Finite-size corrections to Fermi's Golden rule II: Quasi-stationary composite states

TL;DR

This paper derives finite-size corrections to Fermi's Golden Rule for many-body quantum states, revealing new transition components and macroscopic quantum effects, especially in dilute QED systems, with potential experimental verification.

Contribution

It introduces a rigorous approach using normalized functions for the S-matrix, uncovering correction terms and macroscopic phenomena overlooked by traditional Fermi's Golden Rule.

Findings

Visible energy smaller than initial energy due to corrections.

Significant corrections in dilute quantum electrodynamics systems.

Potential for laboratory verification of these quantum states.

Abstract

Many-body states described by a Schr\"{o}dinger equation include states of overlapping waves of non-vanishing interaction energies. These peculiar states formed in many-body transitions remain in asymptotic regions, and lead a new component to the transition probability. The probability is computed rigorously following the von Neumann's fundamental principle of quantum mechanics with an S-matrix that is defined with normalized functions, instead of plane waves.
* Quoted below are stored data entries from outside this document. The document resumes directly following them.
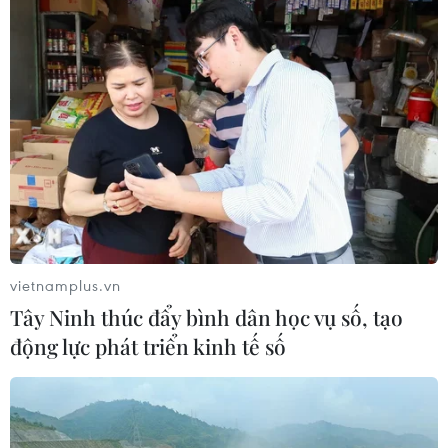
vietnamplus.vn
Tây Ninh thúc đẩy bình dân học vụ số, tạo
động lực phát triển kinh tế số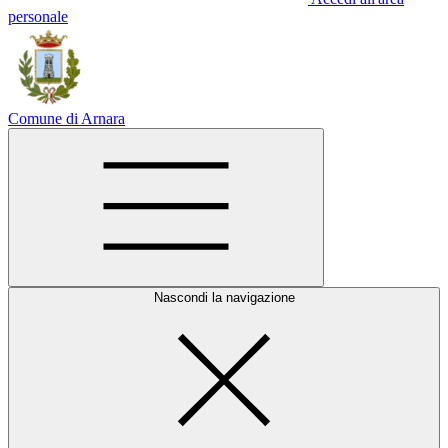
personale
Comune di Arnara
Nascondi la navigazione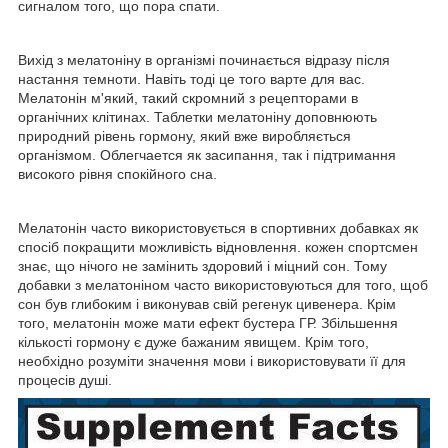
сигналом того, що пора спати.
Вихід з мелатоніну в організмі починається відразу після
настання темноти. Навіть тоді це того варте для вас.
Мелатонін м'який, такий скромний з рецепторами в
органічних клітинах. Таблетки мелатоніну доповнюють
природний рівень гормону, який вже виробляється
організмом. Облегчается як засипання, так і підтримання
високого рівня спокійного сна.
Мелатонін часто використовується в спортивних добавках як
спосіб покращити можливість відновлення. кожен спортсмен
знає, що нічого не замінить здоровий і міцний сон. Тому
добавки з мелатоніном часто використовуються для того, щоб
сон був глибоким і виконував свій регенук цивенера. Крім
того, мелатонін може мати ефект бустера ГР. Збільшення
кількості гормону є дуже бажаним явищем. Крім того,
необхідно розуміти значення мови і використовувати її для
процесів душі.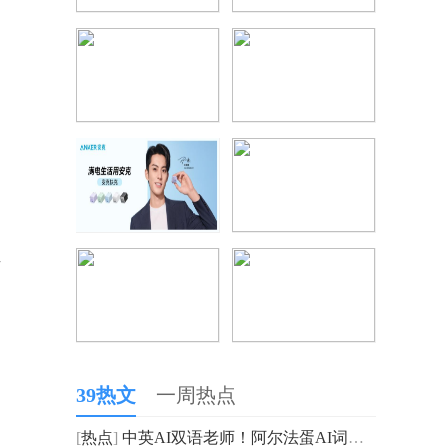
听
、
39热文
一周热点
[
热点
]
中英AI双语老师！阿尔法蛋AI词典笔T10凭什么这么火？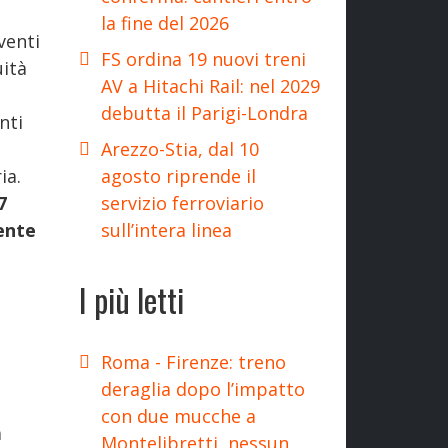
la fine del 2026
venti
FS ordina 19 nuovi treni
uità
AV a Hitachi Rail: nel 2029
debutta il Parigi-Londra
nti
Arezzo-Stia, dal 10
agosto riprende il
ia.
servizio ferroviario
7
sull’intera linea
ente
I più letti
Roma - Firenze: treno
deraglia dopo l’impatto
con due mucche a
à
Montelibretti, nessun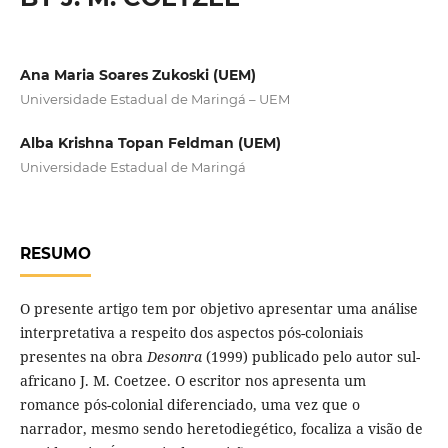
Ana Maria Soares Zukoski (UEM)
Universidade Estadual de Maringá – UEM
Alba Krishna Topan Feldman (UEM)
Universidade Estadual de Maringá
RESUMO
O presente artigo tem por objetivo apresentar uma análise
interpretativa a respeito dos aspectos pós-coloniais
presentes na obra
Desonra
(1999) publicado pelo autor sul-
africano J. M. Coetzee. O escritor nos apresenta um
romance pós-colonial diferenciado, uma vez que o
narrador, mesmo sendo heretodiegético, focaliza a visão de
That includes the intriguing correction term to the Fermi's golden rule, in which a visible energy is smaller than the initial energy, and reveals macroscopic quantum phenomena for light particles. Processes in Quantum Electrodynamics are analyzed and the sizable corrections are found in the dilute systems. The results suggest that these states play important roles in natural phenomena, and the verification in laboratory would be possible with recent advanced technology.